A finales del siglo XXI, tras casi una década desde el Gran Apagón de la Realidad, la mente humana había ido sepultando la remembranza del mundo físico por cuestiones meramente prácticas. Teniendo en cuenta que todo un nuevo universo virtual se mantenía en pie gracias a la capacidad de procesamiento de los cerebros de los supervivientes, bien estaba sacrificar los recuerdos de una infancia feliz o desdichada, de los paseos cogido de la mano de aquel amor de juventud o del sabor de un helado sentado en un banco en el parque, por mantener en pie el presente y el futuro de la humanidad.

Roy había pensado hacía tiempo en el alto precio a pagar que suponía ponerse en manos de multinacionales tecnológicas pero, al fin y al cabo, no existía ninguna otra posibilidad de sobrevivir en un planeta calcinado. La teoría de que sin la implicación humana la Tierra se regeneraría más rápido de lo que uno pudiera imaginar se desvanecía poco a poco, casi sin darse cuenta, con el lento paso del tiempo. Un importante grupo de resistencia había surgido para poner en entredicho a K-Corp, la gran corporación que se había adueñado de los sueños de todos.

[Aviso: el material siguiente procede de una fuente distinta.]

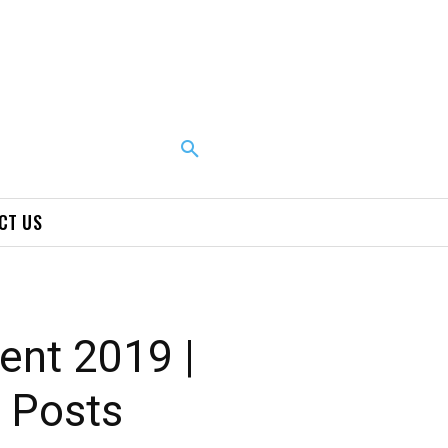
CT US
ent 2019 |
e Posts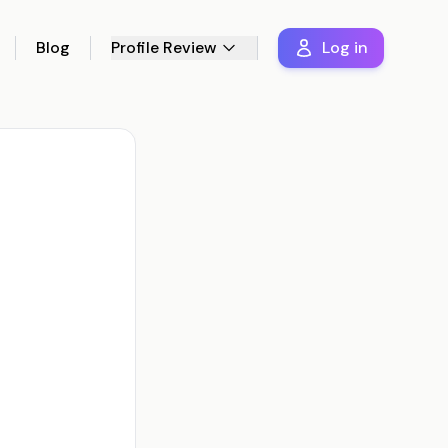
Blog
Profile Review
Log in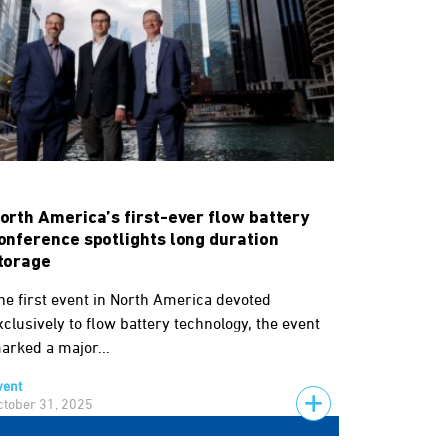
orth America’s first-ever flow battery
onference spotlights long duration
torage
he first event in North America devoted
xclusively to flow battery technology, the event
arked a major...
vent
ctober 31, 2025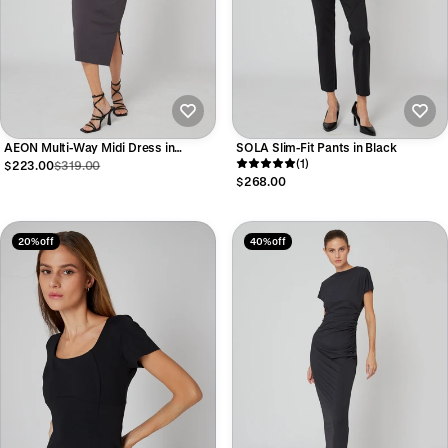
AEON Multi-Way Midi Dress in
SOLA Slim-Fit Pants in Black
Graphite
(1)
$223.00
$319.00
$268.00
20% off
40% off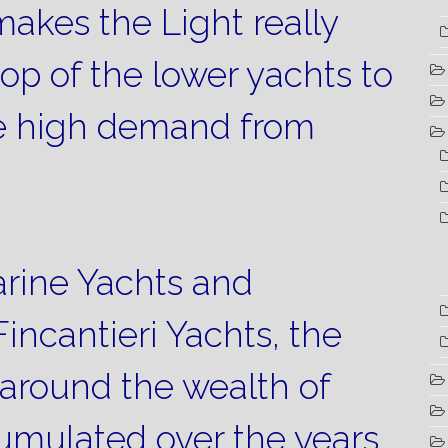
akes the Light really
top of the lower yachts to
ze high demand from
rine Yachts and
incantieri Yachts, the
around the wealth of
umulated over the years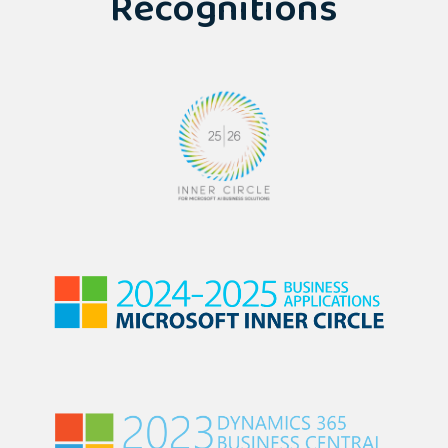
Recognitions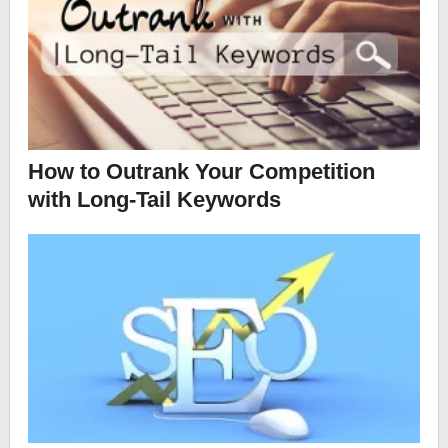
How to Outrank Your Competition
with Long-Tail Keywords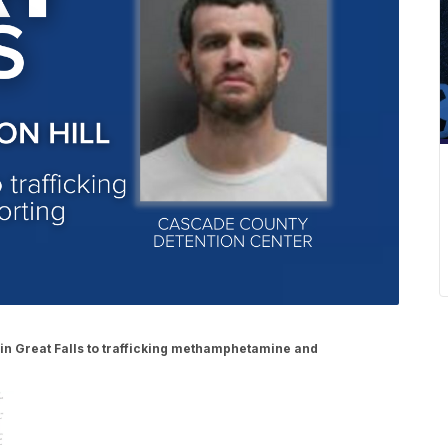
 in Great Falls to trafficking methamphetamine and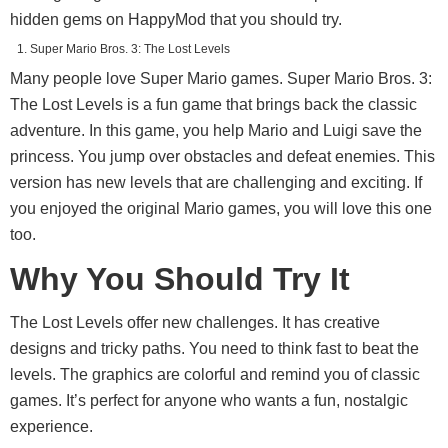
hidden gems on HappyMod that you should try.
Super Mario Bros. 3: The Lost Levels
Many people love Super Mario games. Super Mario Bros. 3:
The Lost Levels is a fun game that brings back the classic
adventure. In this game, you help Mario and Luigi save the
princess. You jump over obstacles and defeat enemies. This
version has new levels that are challenging and exciting. If
you enjoyed the original Mario games, you will love this one
too.
Why You Should Try It
The Lost Levels offer new challenges. It has creative
designs and tricky paths. You need to think fast to beat the
levels. The graphics are colorful and remind you of classic
games. It’s perfect for anyone who wants a fun, nostalgic
experience.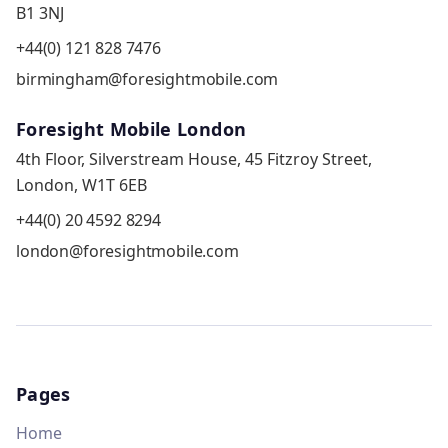
B1 3NJ
+44(0) 121 828 7476
birmingham@foresightmobile.com
Foresight Mobile London
4th Floor, Silverstream House, 45 Fitzroy Street,
London, W1T 6EB
+44(0) 20 4592 8294
london@foresightmobile.com
Pages
Home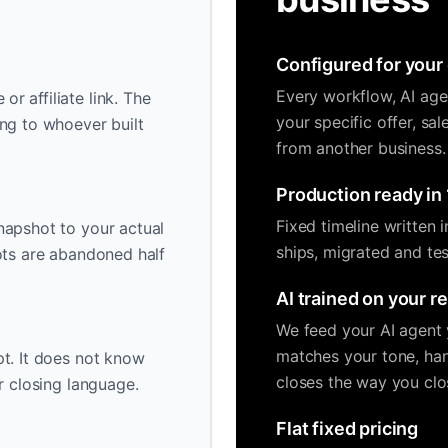
Configured for your 
Every workflow, AI age
r affiliate link. The
your specific offer, sa
ng to whoever built
from another business.
Production ready in 
Fixed timeline written 
napshot to your actual
ships, migrated and tes
ots are abandoned half
AI trained on your r
We feed your AI agent y
matches your tone, han
t. It does not know
closes the way you clo
r closing language.
Flat fixed pricing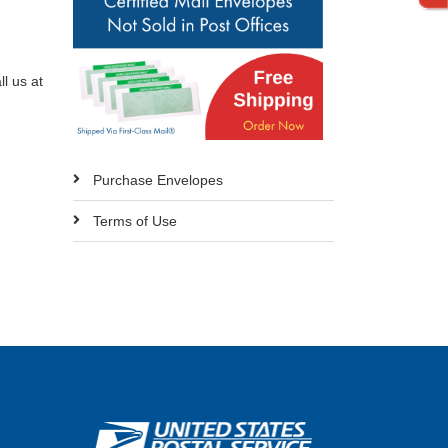
l us at
Purchase Envelopes
Terms of Use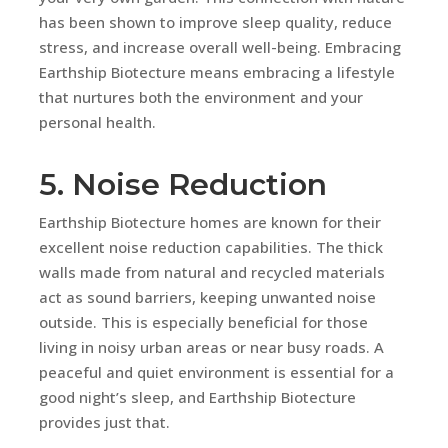
has been shown to improve sleep quality, reduce
stress, and increase overall well-being. Embracing
Earthship Biotecture means embracing a lifestyle
that nurtures both the environment and your
personal health.
5. Noise Reduction
Earthship Biotecture homes are known for their
excellent noise reduction capabilities. The thick
walls made from natural and recycled materials
act as sound barriers, keeping unwanted noise
outside. This is especially beneficial for those
living in noisy urban areas or near busy roads. A
peaceful and quiet environment is essential for a
good night’s sleep, and Earthship Biotecture
provides just that.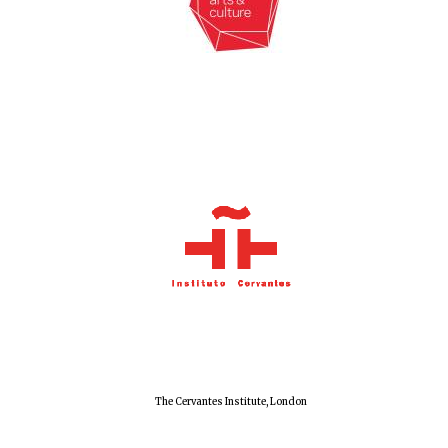
New College
founded 1379
The Cervantes Institute, London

Los rumores que propagaba la insurgencia sobre una Tierra ya de nuevo habitable chocaban con la brutal represión de los altos poderes y la apatía general. A Roy le daba la sensación de que cada vez importaba menos volver a pisar en firme sobre el asfalto, hundir los dedos de las manos en la arena de una playa o notar el frescor de la hierba bajo los pies desnudos. Reconstruir un mundo en ruinas resultaba además menos atractivo que expandirse hacia las estrellas en un siempre excitante universo procedimental.

Esa mentalidad había ido arraigando en su cabeza cada vez más, pero hoy, 21 de junio del año 8 tras el Gran Apagón, ocurre algo. Roy encuentra entre la niebla que enturbia su memoria el recuerdo de la Dorothy de viejo celuloide, de cómo, viendo de pequeño El mago de Oz, le decía a su madre que no entendía por qué la protagonista quería abandonar aquel fantástico reino multicolor para volver a un Kansas en blanco y negro. Mientras el sol digital desaparece tras el horizonte de N-Manhattan para dar paso al habitual cielo cubierto de auroras boreales, aparece la respuesta en su cabeza: «Porque Dorothy sabía que Oz no era real, sabía que aquel no era su hogar, no lo era, maldita sea». Roy baja la persiana y se dirige hacia la calle con un pensamiento que no debería estar ahí: «Y este lugar tampoco es el mío».